Missing data and outliers can have a significant impact on results by distorting statistical analyses, thereby leading to inaccurate conclusions (31,32). Of the 34 included studies in our reference interval calculation, only six explicitly addressed missing data, using either methods such as series mean imputation (33,34,35) or multilevel modeling (36,37,38). Only one study explicitly accounted for outliers, albeit in generic terms stating to use “a Boxplot method to deal with outliers” (35). The lack of consistent handling of missing data and outliers raises concerns about the robustness and validity of the reported findings.
Observed variability in the reference interval may be influenced by sociodemographic factors, including age, sex, and nationality. Preliminary work suggests that the psychometric properties of the DERS-36 are consistent across sociodemographic groups in young adults (39). Future studies should explore whether this consistency holds for adolescents, as differences in sociodemographic characteristics could affect the generalizability of the reference interval for normative emotion regulation in youths.
The primary goal of establishing a reference interval was to distinguish between normal and abnormal emotion regulation.
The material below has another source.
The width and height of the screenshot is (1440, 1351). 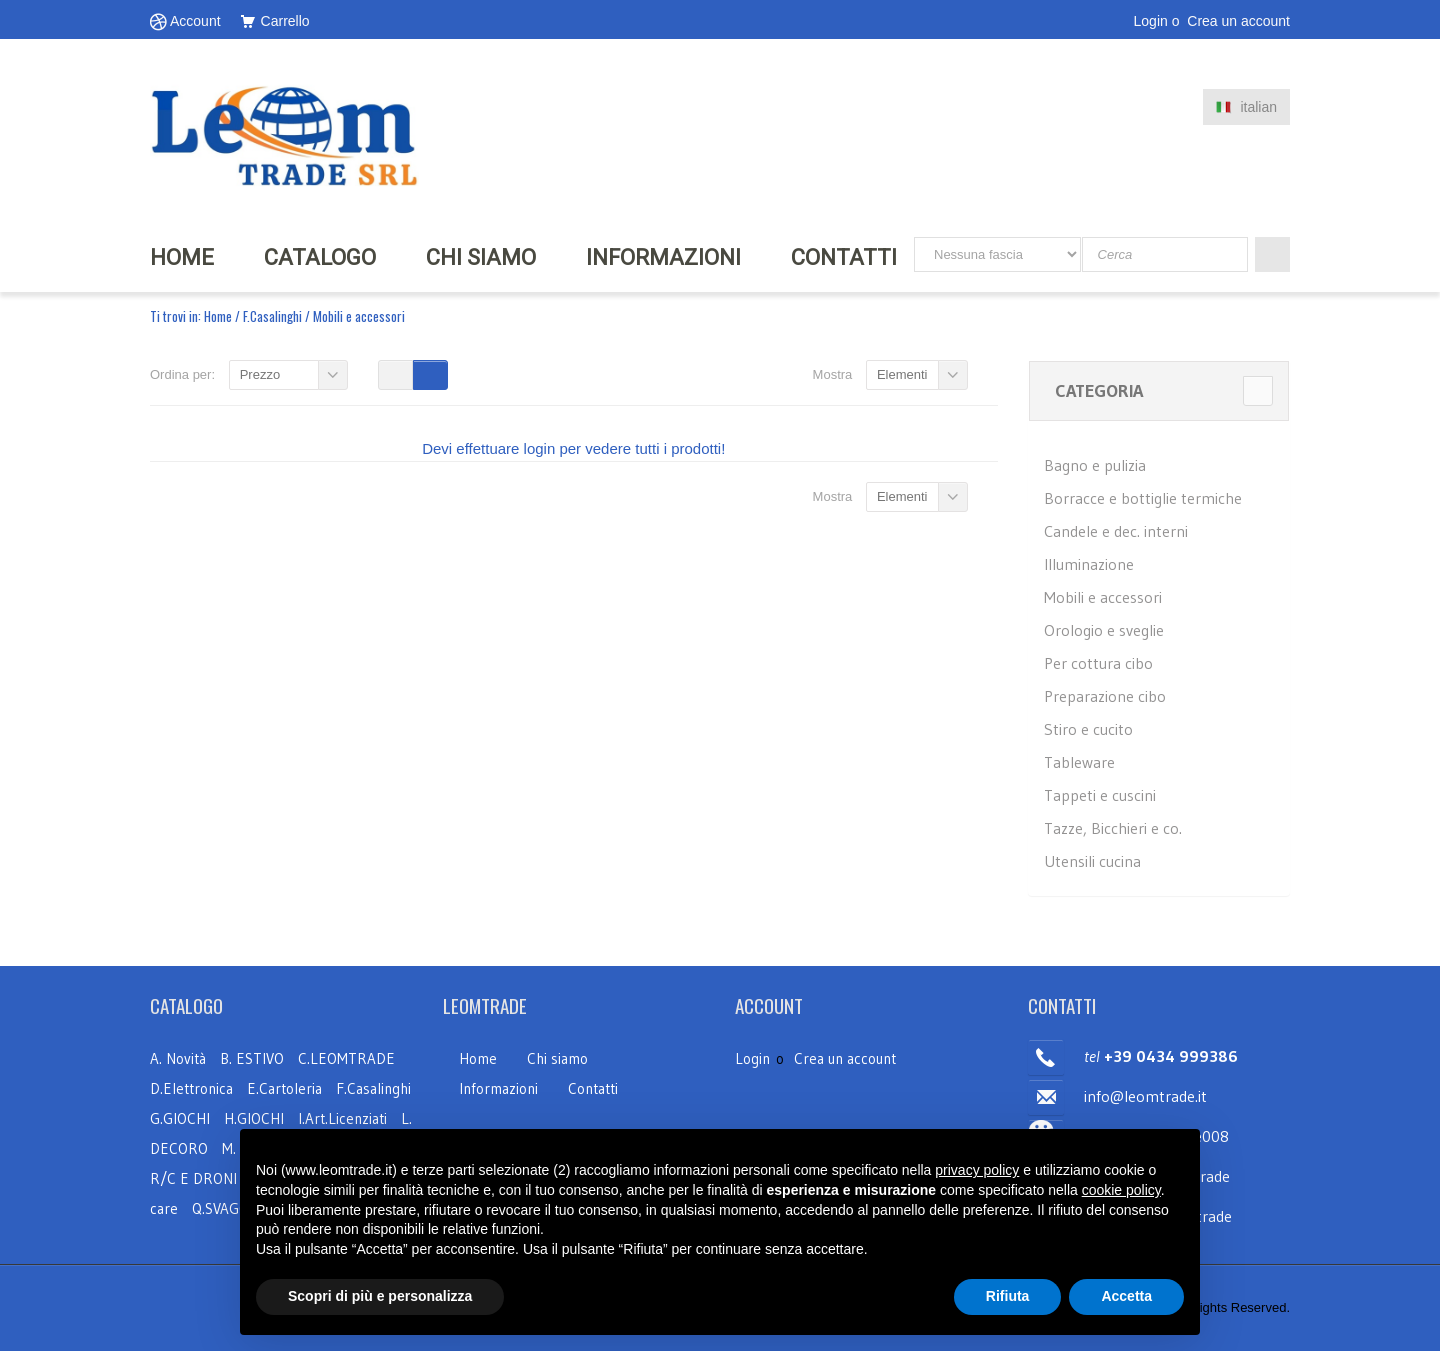 What do you see at coordinates (274, 316) in the screenshot?
I see `F.Casalinghi` at bounding box center [274, 316].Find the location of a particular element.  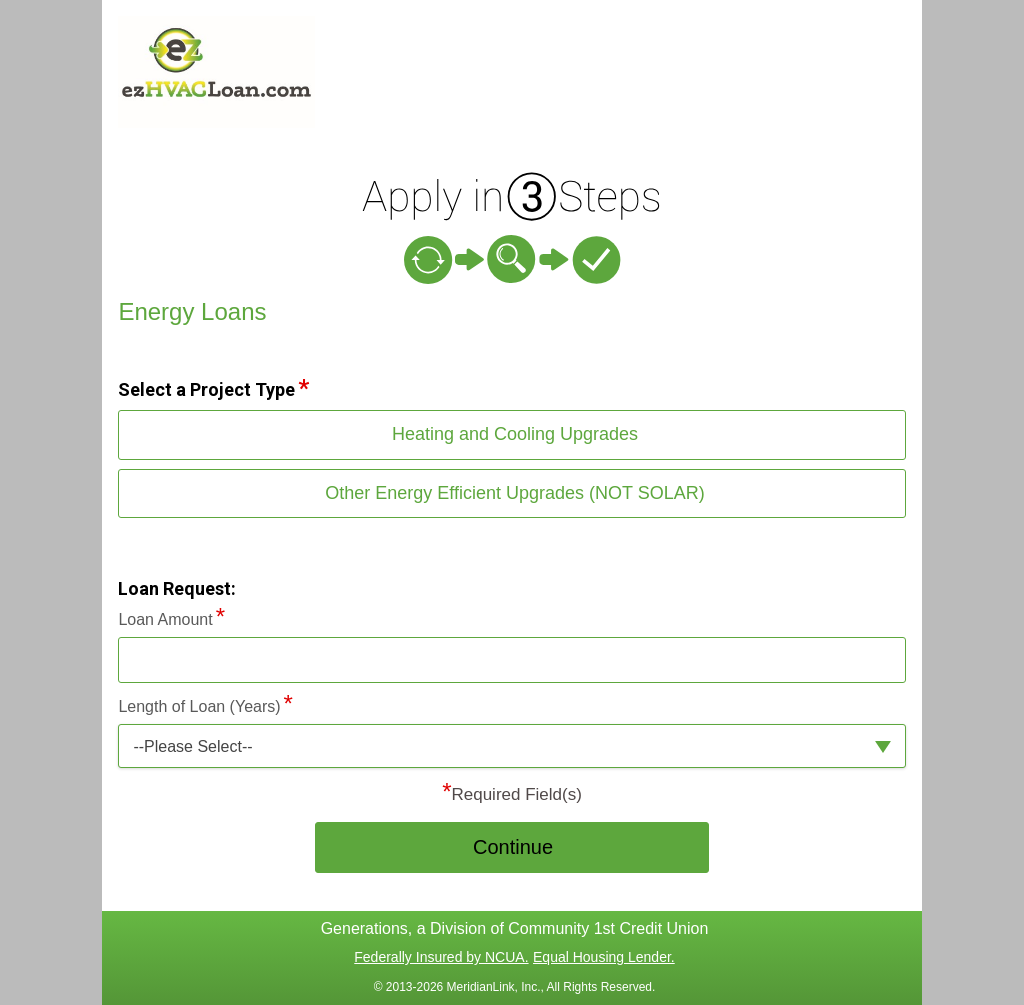

Heating and Cooling Upgrades [button] is located at coordinates (515, 434).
Following the work of Schulte-van-Maaren et al. (40) on reference intervals for anxiety measures, we recognize the need for inclusion of participants with varied levels of psychopathology to improve the representativeness of the reference intervals. Though not necessarily symptom-free, the participants should however be psychiatrically healthy, which we cannot ensure in the studies included as community-based populations. Thus, an imperative question on how to define normality remains.
Given the five issues outlined above, along with the significant variability in DERS-T scores across studies, we caution against interpreting the reference interval from the DERS-36 as definitively representing normative emotion regulation in youth. Further validation is necessary to establish the diagnostic accuracy and research validity of this reference interval. Future studies should re-evaluate the threshold through a more comprehensive systematic review, incorporating additional databases and multiple assessors and ideally conduct a meta-analysis to determine whether DERS scores reliably differentiate between normative emotional regulation and clinically significant dysregulation.
In conclusion, the 90% reference interval for the DERS-36 total score in youths, derived from community-based and healthy volunteer-based studies included in this literature review, is not sufficiently reliable for guiding clinical and scientific interpretation. The considerable heterogeneity in the application and reporting of the DERS-36 across studies limits the generalizability of the findings and underscores the need for caution when interpreting results. To validate the proposed reference interval, future research should conduct a meta-analysis, adhering to established methodological guidelines, to ensure greater consistency and reliability in the interpretation of DERS-36 scores.